By any measure, Mark Scheffer’s bid to win a seat in Congress is an unconventional one. In part, that’s by design. As a Democrat running in a district most political analysts rate as “Safe Republican,” and with a demographic that, according to the Cook Political Report, performs 8 points more Republican than the national average, he figures he can’t run a traditional Democratic campaign and expect to have a chance to win.

Part of it is by temperament. Scheffler, a political novice, skews away from traditional Democratic Party tropes and themes, though his worldview is decidedly progressive. For the most part, Scheffler, who recently sold his financial services business to devote his time to the campaign, eschews cultural politics in favor of pocketbook issues, figuring that is where there is the greatest alignment of Republican and Democratic values and concerns.

Scheffler is also much more wonkish than the average politician and has highlighted two issues for which the messaging will likely need skillful honing to get across to the average voter: the so-called tiny tax and his preference for what he terms a sustainable economy. 

But what most sets apart Scheffler’s bid to win the primary and ultimately unseat Republican incumbent Tony Wied in November is his announcement that, though he will run as a Democrat, he will serve as an Independent. He is also refusing Democratic Party contributions. This has hardly endeared him to Democratic political operatives in the district and he has been met with a tepid, if not downright chilly reception. 

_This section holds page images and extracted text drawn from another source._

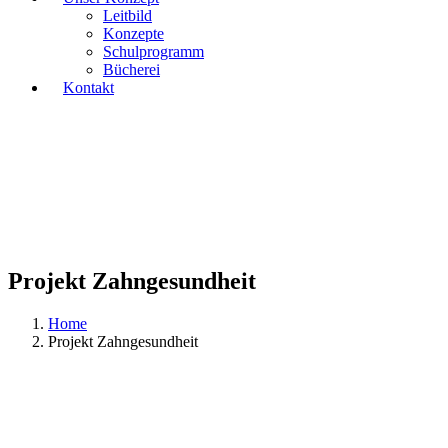
Leitbild
Konzepte
Schulprogramm
Bücherei
Kontakt
Projekt Zahngesundheit
Home
Projekt Zahngesundheit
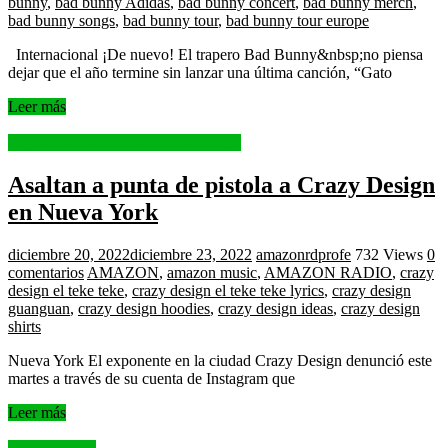
bunny
,
bad bunny Adidas
,
bad bunny concert
,
bad bunny merch
,
bad bunny songs
,
bad bunny tour
,
bad bunny tour europe
Internacional ¡De nuevo! El trapero Bad Bunny&nbsp;no piensa
dejar que el año termine sin lanzar una última canción, “Gato
Leer más
NOTICIAS INTERNACIONALES
Asaltan a punta de pistola a Crazy Design
en Nueva York
diciembre 20, 2022
diciembre 23, 2022
amazonrdprofe
732 Views
0
comentarios
AMAZON
,
amazon music
,
AMAZON RADIO
,
crazy
design el teke teke
,
crazy design el teke teke lyrics
,
crazy design
guanguan
,
crazy design hoodies
,
crazy design ideas
,
crazy design
shirts
Nueva York El exponente en la ciudad Crazy Design denunció este
martes a través de su cuenta de Instagram que
Leer más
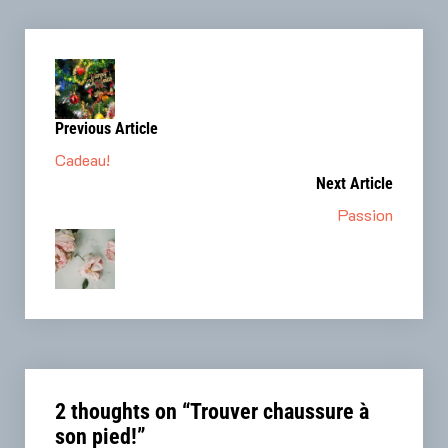
Previous Article
Cadeau!
Next Article
Passion
2 thoughts on “
Trouver chaussure à
son pied!
”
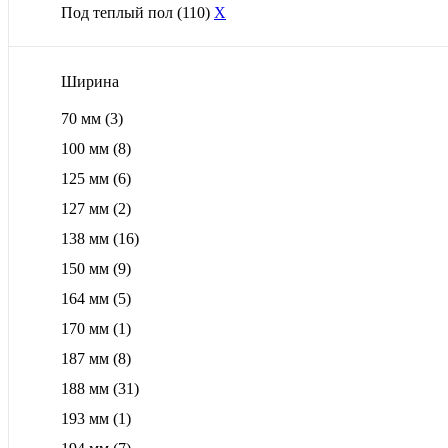
Под теплый пол
(110)
X
Ширина
70 мм
(3)
100 мм
(8)
125 мм
(6)
127 мм
(2)
138 мм
(16)
150 мм
(9)
164 мм
(5)
170 мм
(1)
187 мм
(8)
188 мм
(31)
193 мм
(1)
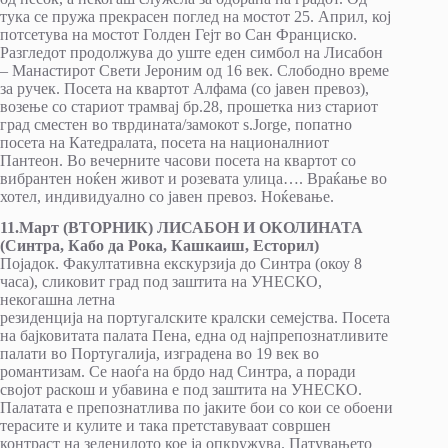
тука се пружа прекрасен поглед на мостот 25. Април, кој
потсетува на мостот Голден Гејт во Сан Франциско.
Разгледот продолжува до уште еден симбол на Лисабон
– Манастирот Свети Јероним од 16 век. Слободно време
за ручек. Посета на квартот Алфама (со јавен превоз),
возење со стариот трамвај бр.28, прошетка низ стариот
град сместен во тврдината/замокот s.Jorge, попатно
посета на Катедралата, посета на националниот
Пантеон. Во вечерните часови посета на квартот со
вибрантен ноќен живот и розевата улица…. Враќање во
хотел, индивидуално со јавен превоз. Ноќевање.
11.Март (ВТОРНИК) ЛИСАБОН И ОКОЛИНАТА
(Синтра, Кабо да Рока, Кашкаиш, Есторил)
Појадок. Факултативна екскурзија до Синтра (окоу 8
часа), сликовит град под заштита на УНЕСКО,
некогашна летна
резиденција на португалските кралски семејства. Посета
на бајковитата палата Пена, една од најпрепознатливите
палати во Португалија, изградена во 19 век во
романтизам. Се наоѓа на брдо над Синтра, а поради
својот раскош и убавина е под заштита на УНЕСКО.
Палатата е препознатлива по јаките бои со кои се обоени
терасите и кулите и така претставуваат совршен
контраст на зеленилото кое ја опкружува. Патувањето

Scheffler is running in August’s 8th Congressional District Democratic primary against Rick Crosson and Katrina deVille.

He’s not abandoning the party, he says

Scheffler insists that it is only certain factions within the party structure who are not fully on board with his approach.

“I’m not getting pushback from the Democratic Party,” he says. “I’m getting pushback from individuals inside of the Democratic Party who are so fire-brand aligned with the Democratic Party that they feel that they can’t support my candidacy. I understand why they might be angry or frustrated by that. But I am much, much more angry and frustrated at having not been able to flip this district in 18 years. And the reason we haven’t been able to do that is because we haven’t been building broad enough coalitions inside of these gerrymandered districts to be welcoming to people who are on the fringe of the Republican Party.”

Scheffler points to the campaigns of Bernie Sanders and recently elected New York City mayor Zohran Mamdani as examples of how essential it is to reach beyond traditional Democratic voters. For Scheffler running in a tough Republican-leaning district, he needs almost all the Independent votes and a significant portion of dissatisfied Republicans, he argues.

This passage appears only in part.